Slightly discouraged, but not overly surprised, I left Hanoi, starting to come to acceptance that I would be unlikely to be riding through China on this trip. I headed east towards Hai Phong, where I overnighted, and on the following day, obtained a quote for shipment of my bike to Osaka. As it was now a Friday, I allowed myself the weekend to try one last Chinese border, otherwise I would return on Monday and get the bike on a ship departing on Tuesday. I would continue through China by public transport.

The reader's impression at this point may be that I was all-consumed with getting into China – certainly I had always realised that this was the weakest part of my planning, and that I would probably have to give up here. But I also had always planned to give it a good bash too, and not say it couldn't be done until I'd tried it. Whatever happened, after over two months on the road, I was starting to feel like it was time for the trip to draw to a close.

Nonetheless, I was still having a good time, and rode on towards the border, past picturesque Ha Long Bay, and, on a more personal level, some farmers burning off a hillside of undergrowth.

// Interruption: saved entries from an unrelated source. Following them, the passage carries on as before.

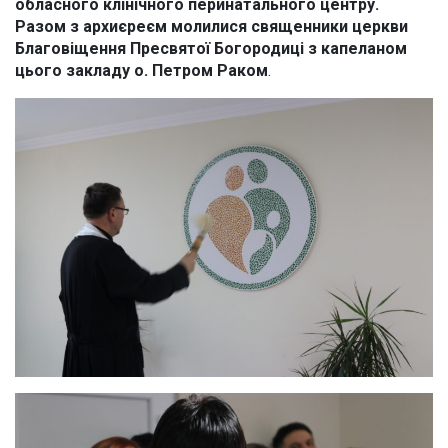
обласного клінічного перинатального центру.
Разом з архиєреєм молилися священники церкви
Благовіщення Пресвятої Богородиці з капеланом
цього закладу о. Петром Раком
.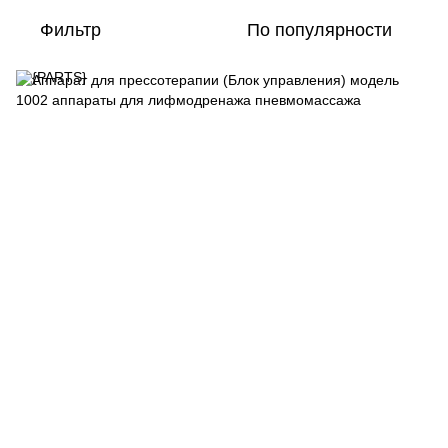
Фильтр
По популярности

They were most impressed by my instant noodle routine, and got me to take some photographs of them, as usual to be posted to some absolutely illegible address...

A travelling salesperson must have been through here selling Christmas carol tune bleepers - they sound like those old Christmas cards that bleep out a tune when you open them, but rather than a single tune, they are a slightly garbled medley of your favourite hits. In this area of North Vietnam, these have been fitted to streetcarts, presumably to attract your attention to the wares for sale - I am surprised that they don't drive the owners insane! Not to be outdone, some truck drivers have replaced their reverse beeper with these things, so they can reverse to the tune of Jingle Bells!

Internet cafe's seem more prolific in this part of the world than places to eat, and cost the equivalent of 25c an hour or less. The connection speed and reliability tends to be somewhat flaky, however, and I can do without the local custom of being surrounded by cute kids (or adults) all staring intently at what I'm doing. Regardless of whether they can understand or not, to my Western norms it feels quite invasive.

I found myself that night about 8km south of the Chinese border, with enough Vietnamese money for a hotel and Internet, but not for a meal. I wasn't unhappy with that predicament, however, as my stomach gazed with renewed distrust at the local food offerings, despite one friendly local physically dragging me into his establishment of choice for a drink - they lost interest only when I showed them the sad state of my wallet.

After some Pam's meusli bars, I went to sleep, deciding to delay changing the remainder of my US Dollars into Vietnamese Dong just in case I was allowed through the Chinese border the following morning.